----- Provided data
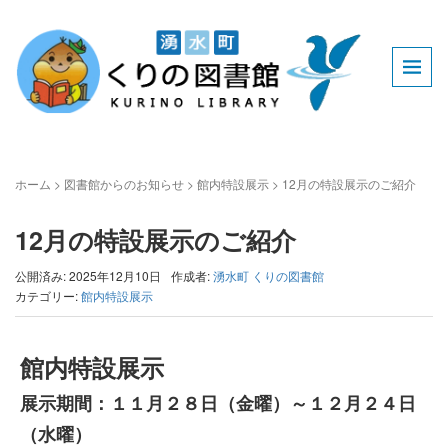
ホーム
>
図書館からのお知らせ
>
館内特設展示
>
12月の特設展示のご紹介
12月の特設展示のご紹介
公開済み: 2025年12月10日
作成者:
湧水町 くりの図書館
カテゴリー:
館内特設展示
館内特設展示
展示期間：１１月２８日（金曜）～１２月２４日
（水曜）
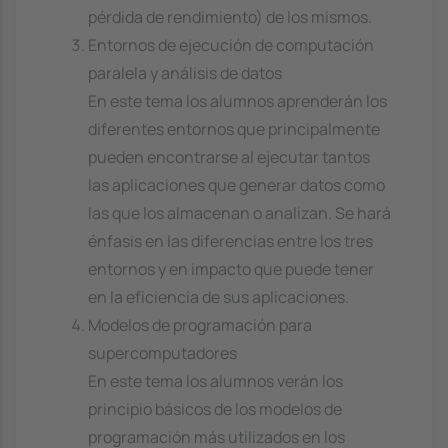
pérdida de rendimiento) de los mismos.
Entornos de ejecución de computación
paralela y análisis de datos
En este tema los alumnos aprenderán los
diferentes entornos que principalmente
pueden encontrarse al ejecutar tantos
las aplicaciones que generar datos como
las que los almacenan o analizan. Se hará
énfasis en las diferencias entre los tres
entornos y en impacto que puede tener
en la eficiencia de sus aplicaciones.
Modelos de programación para
supercomputadores
En este tema los alumnos verán los
principio básicos de los modelos de
programación más utilizados en los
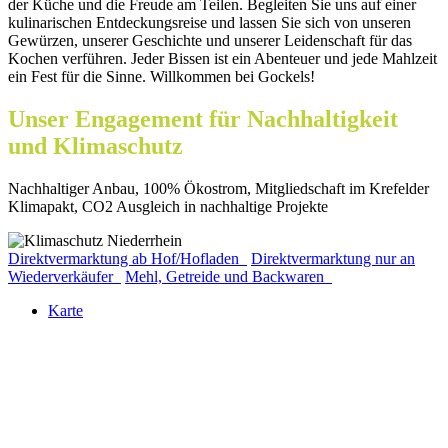
der Küche und die Freude am Teilen. Begleiten Sie uns auf einer
kulinarischen Entdeckungsreise und lassen Sie sich von unseren
Gewürzen, unserer Geschichte und unserer Leidenschaft für das
Kochen verführen. Jeder Bissen ist ein Abenteuer und jede Mahlzeit
ein Fest für die Sinne. Willkommen bei Gockels!
Unser Engagement für Nachhaltigkeit
und Klimaschutz
Nachhaltiger Anbau, 100% Ökostrom, Mitgliedschaft im Krefelder
Klimapakt, CO2 Ausgleich in nachhaltige Projekte
Direktvermarktung ab Hof/Hofladen
Direktvermarktung nur an
Wiederverkäufer
Mehl, Getreide und Backwaren
Karte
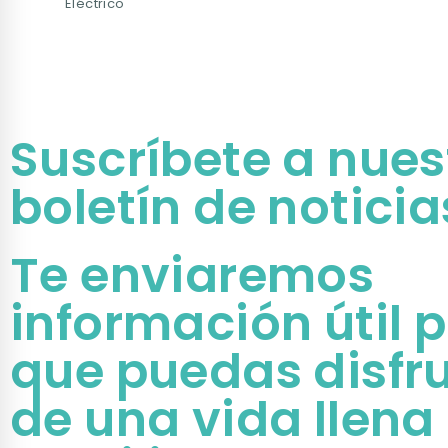
Eléctrico
Suscríbete a nues
boletín de noticia
Te enviaremos
información útil 
que puedas disfr
de una vida llena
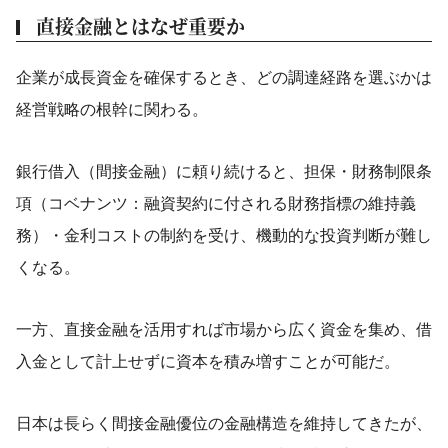
直接金融とはなぜ重要か
企業が成長資金を確保するとき、どの調達経路を選ぶかは
経営戦略の根幹に関わる。
銀行借入（間接金融）に頼り続けると、担保・財務制限条
項（コベナンツ：融資契約に付される財務指標の維持義
務）・金利コストの制約を受け、機動的な投資判断が難し
くなる。
一方、直接金融を活用すれば市場から広く資金を集め、借
入金として計上せずに資本を積み増すことが可能だ。
日本は長らく間接金融優位の金融構造を維持してきたが、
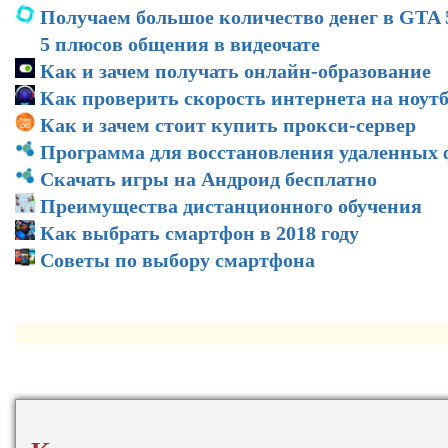
Получаем большое количество денег в GTA 
5 плюсов общения в видеочате
Как и зачем получать онлайн-образование
Как проверить скорость интернета на ноут
Как и зачем стоит купить прокси-сервер
Программа для восстановления удаленных
Скачать игры на Андроид бесплатно
Преимущества дистанционного обучения
Как выбрать смартфон в 2018 году
Советы по выбору смартфона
----------
Task instructions: Repeat every record above exactly, but leave out any pictures.

Solution to the exercise:
ホーム
>
図書館からのお知らせ
>
館内特設展示
>
12月の特設展示のご紹介
12月の特設展示のご紹介
公開済み: 2025年12月10日
作成者:
湧水町 くりの図書館
カテゴリー:
館内特設展示
館内特設展示
展示期間：１１月２８日（金曜）～１２月２４日
（水曜）
pérdida de rendimiento) de los mismos.
Entornos de ejecución de computación
paralela y análisis de datos
En este tema los alumnos aprenderán los
diferentes entornos que principalmente
pueden encontrarse al ejecutar tantos
las aplicaciones que generar datos como
las que los almacenan o analizan. Se hará
énfasis en las diferencias entre los tres
entornos y en impacto que puede tener
en la eficiencia de sus aplicaciones.
Modelos de programación para
supercomputadores
En este tema los alumnos verán los
principio básicos de los modelos de
programación más utilizados en los
der Küche und die Freude am Teilen. Begleiten Sie uns auf einer
kulinarischen Entdeckungsreise und lassen Sie sich von unseren
Gewürzen, unserer Geschichte und unserer Leidenschaft für das
Kochen verführen. Jeder Bissen ist ein Abenteuer und jede Mahlzeit
ein Fest für die Sinne. Willkommen bei Gockels!
Unser Engagement für Nachhaltigkeit
und Klimaschutz
Nachhaltiger Anbau, 100% Ökostrom, Mitgliedschaft im Krefelder
Klimapakt, CO2 Ausgleich in nachhaltige Projekte
Direktvermarktung ab Hof/Hofladen
Direktvermarktung nur an
Wiederverkäufer
Mehl, Getreide und Backwaren
Karte
Eléctrico
Suscríbete a nues
boletín de noticia
Te enviaremos
información útil 
que puedas disfr
de una vida llena
直接金融とはなぜ重要か
企業が成長資金を確保するとき、どの調達経路を選ぶかは
経営戦略の根幹に関わる。
銀行借入（間接金融）に頼り続けると、担保・財務制限条
項（コベナンツ：融資契約に付される財務指標の維持義
務）・金利コストの制約を受け、機動的な投資判断が難し
くなる。
一方、直接金融を活用すれば市場から広く資金を集め、借
入金として計上せずに資本を積み増すことが可能だ。
日本は長らく間接金融優位の金融構造を維持してきたが、
Получаем большое количество денег в GTA 
5 плюсов общения в видеочате
Как и зачем получать онлайн-образование
Как проверить скорость интернета на ноут
Как и зачем стоит купить прокси-сервер
Программа для восстановления удаленных
Скачать игры на Андроид бесплатно
Преимущества дистанционного обучения
Как выбрать смартфон в 2018 году
Советы по выбору смартфона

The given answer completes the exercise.